Pour plus d’informations :  Recouvrement amiable des petites créances par Commissaire de justice

 

  • Le recours aux modes alternatifs de règlement des différends :

Si le montant de la créance est inférieur à 5 000€, ces procédures sont un préalable obligatoire à la saisine du juge.

Pour plus d’informations : Tentative de médiation obligatoire pour les litiges inférieurs à 5000 €

Dans les relations entre professionnelles, vous pouvez saisir le Médiateur des entreprises.
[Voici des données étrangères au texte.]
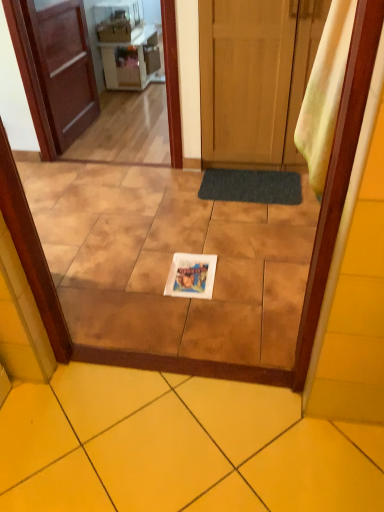 Where is `free space in front of white glossy book at center`? The image size is (384, 512). free space in front of white glossy book at center is located at coordinates (193, 314). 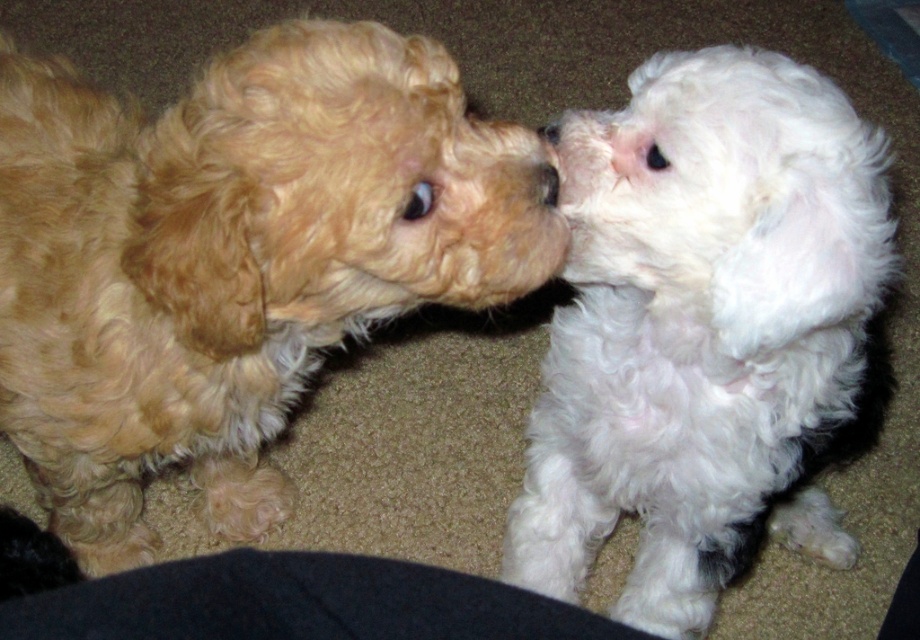 In the scene shown: You are a photographer setting up a camera to capture the two puppies in the scene. You want to ensure that both points, point (99, 243) and point (849, 184), are visible in the frame. Based on their positions, which point is closer to the camera?

Point (849, 184) is closer to the camera because point (99, 243) is behind it.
Le Médiateur des entreprises s’adresse à tous les acteurs économiques, publics comme privés, qui rencontrent des difficultés dans leurs relations commerciales avec un partenaire (client / fournisseur).

 

  • Le recouvrement contentieux :

Il existe deux procédures permettant de saisir le juge afin d’obtenir le paiement d’une créance, la procédure simplifiée de l’injonction de payer d’une part et l’assignation en paiement d’autre part.

L’assignation en paiement est une procédure contradictoire se déroulant devant le tribunal. Cela signifie que chacune des parties, le créancier et le débiteur, sont en mesure d’exposer leurs arguments.

Le tribunal va alors déterminer si la créance est justifiée. Dans l’affirmative, il indiquera comment le débiteur devra s’acquitter de sa dette.